What to produce - Word for word, repeat the lines of the records from the one containing "отделочников имени Петра Великого 2025" through the last line, both included.
··· Exercise materials
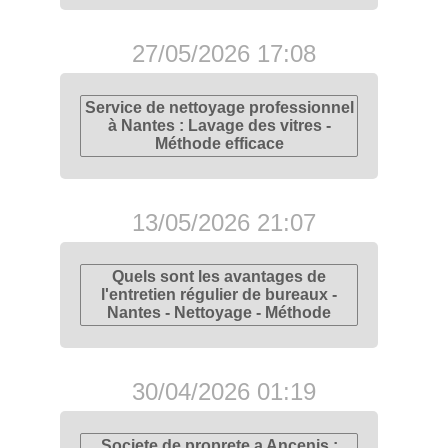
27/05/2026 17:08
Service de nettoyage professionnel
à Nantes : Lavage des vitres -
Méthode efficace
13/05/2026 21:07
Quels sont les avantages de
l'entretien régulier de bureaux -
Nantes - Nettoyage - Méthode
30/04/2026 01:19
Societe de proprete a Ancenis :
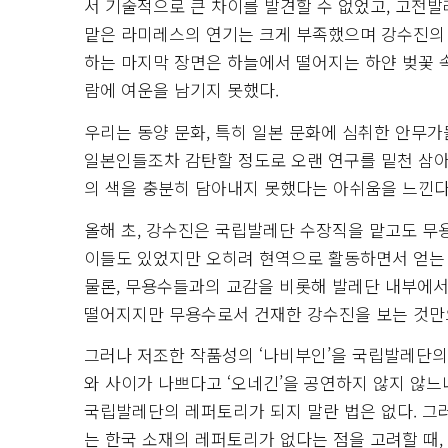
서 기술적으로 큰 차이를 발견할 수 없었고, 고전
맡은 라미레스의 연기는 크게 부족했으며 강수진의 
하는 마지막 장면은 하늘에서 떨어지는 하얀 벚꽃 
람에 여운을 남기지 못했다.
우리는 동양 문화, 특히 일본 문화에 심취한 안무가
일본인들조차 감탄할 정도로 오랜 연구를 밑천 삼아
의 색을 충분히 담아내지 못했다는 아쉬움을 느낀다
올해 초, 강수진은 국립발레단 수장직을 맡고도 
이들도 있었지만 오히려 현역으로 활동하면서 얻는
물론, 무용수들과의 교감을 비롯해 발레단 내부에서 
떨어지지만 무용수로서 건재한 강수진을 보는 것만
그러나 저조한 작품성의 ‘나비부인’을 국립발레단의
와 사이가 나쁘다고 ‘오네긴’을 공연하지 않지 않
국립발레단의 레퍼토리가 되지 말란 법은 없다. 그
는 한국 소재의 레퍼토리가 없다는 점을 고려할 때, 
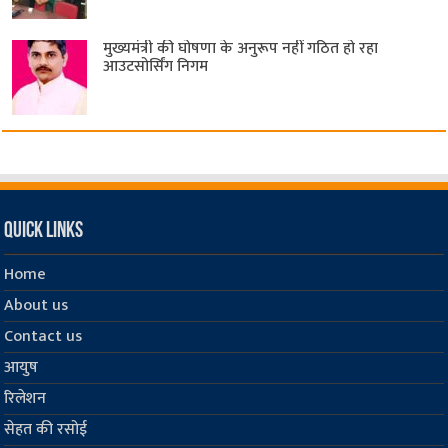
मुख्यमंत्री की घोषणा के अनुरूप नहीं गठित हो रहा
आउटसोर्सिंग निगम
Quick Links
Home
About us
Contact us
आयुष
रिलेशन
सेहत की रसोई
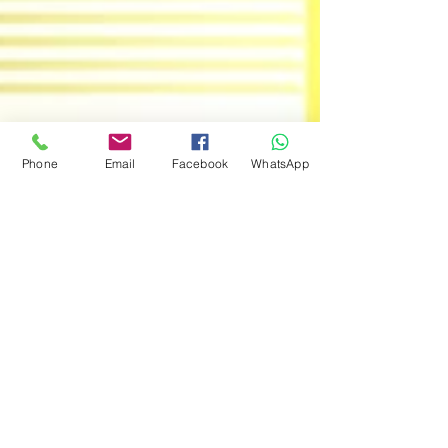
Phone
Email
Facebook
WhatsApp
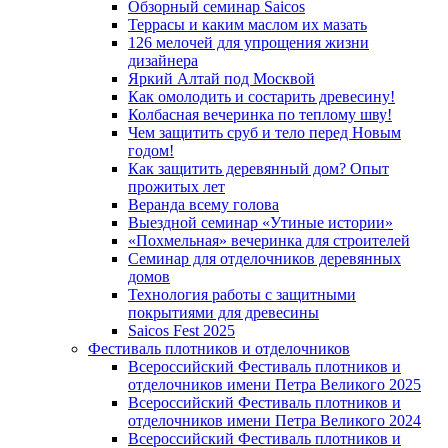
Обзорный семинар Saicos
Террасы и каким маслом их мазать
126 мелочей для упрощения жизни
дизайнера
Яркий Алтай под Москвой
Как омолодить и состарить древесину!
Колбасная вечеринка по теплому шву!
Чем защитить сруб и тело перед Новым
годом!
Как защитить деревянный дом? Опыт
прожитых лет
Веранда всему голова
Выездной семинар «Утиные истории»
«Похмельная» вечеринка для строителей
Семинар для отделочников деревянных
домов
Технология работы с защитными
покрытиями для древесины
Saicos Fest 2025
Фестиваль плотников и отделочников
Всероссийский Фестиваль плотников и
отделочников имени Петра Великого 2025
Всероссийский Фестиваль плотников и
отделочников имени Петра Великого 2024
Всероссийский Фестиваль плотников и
······
Task result -
отделочников имени Петра Великого 2025
Всероссийский Фестиваль плотников и
отделочников имени Петра Великого 2024
Всероссийский Фестиваль плотников и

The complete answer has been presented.